◆ YOUR INSTRUCTIONS: Print exactly those lines that run from the beginning of the data to the line bearing "parcours professionnels, mettant", inclusive.

◆ EXTRACTED MATERIAL:
========================================================================
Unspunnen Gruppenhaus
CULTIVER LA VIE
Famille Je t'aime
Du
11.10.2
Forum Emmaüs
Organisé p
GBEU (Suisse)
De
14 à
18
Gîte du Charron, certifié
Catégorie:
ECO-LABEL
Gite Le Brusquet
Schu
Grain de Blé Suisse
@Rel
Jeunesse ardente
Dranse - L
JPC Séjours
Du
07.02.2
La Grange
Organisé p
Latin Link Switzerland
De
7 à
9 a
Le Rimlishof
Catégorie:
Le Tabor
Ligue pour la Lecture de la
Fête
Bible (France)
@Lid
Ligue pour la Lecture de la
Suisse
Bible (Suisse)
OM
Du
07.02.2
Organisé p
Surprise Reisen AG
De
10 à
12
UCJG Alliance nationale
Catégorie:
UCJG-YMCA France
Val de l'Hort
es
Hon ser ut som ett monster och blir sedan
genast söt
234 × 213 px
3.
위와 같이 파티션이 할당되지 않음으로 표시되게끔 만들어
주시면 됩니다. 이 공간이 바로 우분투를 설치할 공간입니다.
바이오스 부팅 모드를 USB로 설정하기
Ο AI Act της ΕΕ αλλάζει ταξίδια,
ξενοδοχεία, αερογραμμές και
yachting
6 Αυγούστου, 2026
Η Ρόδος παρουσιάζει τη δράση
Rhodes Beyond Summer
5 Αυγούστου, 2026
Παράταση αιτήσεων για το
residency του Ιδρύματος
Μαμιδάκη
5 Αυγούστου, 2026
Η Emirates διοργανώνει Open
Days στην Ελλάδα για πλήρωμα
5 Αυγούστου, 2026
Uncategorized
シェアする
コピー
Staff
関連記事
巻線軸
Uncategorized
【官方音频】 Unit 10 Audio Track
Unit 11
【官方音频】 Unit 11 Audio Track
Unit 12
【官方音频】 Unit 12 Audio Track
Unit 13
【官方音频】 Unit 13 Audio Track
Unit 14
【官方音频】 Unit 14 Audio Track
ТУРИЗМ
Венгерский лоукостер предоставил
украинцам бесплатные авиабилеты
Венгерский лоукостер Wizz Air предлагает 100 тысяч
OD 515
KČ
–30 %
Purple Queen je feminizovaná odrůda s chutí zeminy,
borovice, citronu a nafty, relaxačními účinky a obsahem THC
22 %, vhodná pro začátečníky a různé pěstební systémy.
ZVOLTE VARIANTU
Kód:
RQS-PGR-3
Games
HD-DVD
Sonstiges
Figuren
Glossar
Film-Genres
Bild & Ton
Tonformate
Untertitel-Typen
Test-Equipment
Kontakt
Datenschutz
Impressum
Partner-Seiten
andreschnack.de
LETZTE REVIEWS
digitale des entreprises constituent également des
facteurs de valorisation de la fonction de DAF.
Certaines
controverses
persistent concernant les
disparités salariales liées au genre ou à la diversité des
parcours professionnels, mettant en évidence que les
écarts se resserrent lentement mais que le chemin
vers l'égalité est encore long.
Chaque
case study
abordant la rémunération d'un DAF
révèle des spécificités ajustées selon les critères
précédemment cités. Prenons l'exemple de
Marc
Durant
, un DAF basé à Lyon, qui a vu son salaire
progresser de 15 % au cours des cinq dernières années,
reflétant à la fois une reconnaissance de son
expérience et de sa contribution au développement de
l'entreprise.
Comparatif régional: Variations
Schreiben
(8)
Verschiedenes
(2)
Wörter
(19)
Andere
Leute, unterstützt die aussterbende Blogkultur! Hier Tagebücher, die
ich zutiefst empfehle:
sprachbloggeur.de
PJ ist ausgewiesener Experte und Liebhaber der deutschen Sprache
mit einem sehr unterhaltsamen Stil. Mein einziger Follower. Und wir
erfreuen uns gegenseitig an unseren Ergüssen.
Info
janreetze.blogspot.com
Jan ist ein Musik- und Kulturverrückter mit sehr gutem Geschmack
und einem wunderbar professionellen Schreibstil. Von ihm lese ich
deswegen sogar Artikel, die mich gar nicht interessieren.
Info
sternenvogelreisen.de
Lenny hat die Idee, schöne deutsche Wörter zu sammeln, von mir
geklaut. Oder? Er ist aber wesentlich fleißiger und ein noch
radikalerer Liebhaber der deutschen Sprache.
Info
========================================================================
◆ ANSWER SECTION:
Unspunnen Gruppenhaus
CULTIVER LA VIE
Famille Je t'aime
Du
11.10.2
Forum Emmaüs
Organisé p
GBEU (Suisse)
De
14 à
18
Gîte du Charron, certifié
Catégorie:
ECO-LABEL
Gite Le Brusquet
Schu
Grain de Blé Suisse
@Rel
Jeunesse ardente
Dranse - L
JPC Séjours
Du
07.02.2
La Grange
Organisé p
Latin Link Switzerland
De
7 à
9 a
Le Rimlishof
Catégorie:
Le Tabor
Ligue pour la Lecture de la
Fête
Bible (France)
@Lid
Ligue pour la Lecture de la
Suisse
Bible (Suisse)
OM
Du
07.02.2
Organisé p
Surprise Reisen AG
De
10 à
12
UCJG Alliance nationale
Catégorie:
UCJG-YMCA France
Val de l'Hort
es
Hon ser ut som ett monster och blir sedan
genast söt
234 × 213 px
3.
위와 같이 파티션이 할당되지 않음으로 표시되게끔 만들어
주시면 됩니다. 이 공간이 바로 우분투를 설치할 공간입니다.
바이오스 부팅 모드를 USB로 설정하기
Ο AI Act της ΕΕ αλλάζει ταξίδια,
ξενοδοχεία, αερογραμμές και
yachting
6 Αυγούστου, 2026
Η Ρόδος παρουσιάζει τη δράση
Rhodes Beyond Summer
5 Αυγούστου, 2026
Παράταση αιτήσεων για το
residency του Ιδρύματος
Μαμιδάκη
5 Αυγούστου, 2026
Η Emirates διοργανώνει Open
Days στην Ελλάδα για πλήρωμα
5 Αυγούστου, 2026
Uncategorized
シェアする
コピー
Staff
関連記事
巻線軸
Uncategorized
【官方音频】 Unit 10 Audio Track
Unit 11
【官方音频】 Unit 11 Audio Track
Unit 12
【官方音频】 Unit 12 Audio Track
Unit 13
【官方音频】 Unit 13 Audio Track
Unit 14
【官方音频】 Unit 14 Audio Track
ТУРИЗМ
Венгерский лоукостер предоставил
украинцам бесплатные авиабилеты
Венгерский лоукостер Wizz Air предлагает 100 тысяч
OD 515
KČ
–30 %
Purple Queen je feminizovaná odrůda s chutí zeminy,
borovice, citronu a nafty, relaxačními účinky a obsahem THC
22 %, vhodná pro začátečníky a různé pěstební systémy.
ZVOLTE VARIANTU
Kód:
RQS-PGR-3
Games
HD-DVD
Sonstiges
Figuren
Glossar
Film-Genres
Bild & Ton
Tonformate
Untertitel-Typen
Test-Equipment
Kontakt
Datenschutz
Impressum
Partner-Seiten
andreschnack.de
LETZTE REVIEWS
digitale des entreprises constituent également des
facteurs de valorisation de la fonction de DAF.
Certaines
controverses
persistent concernant les
disparités salariales liées au genre ou à la diversité des
parcours professionnels, mettant en évidence que les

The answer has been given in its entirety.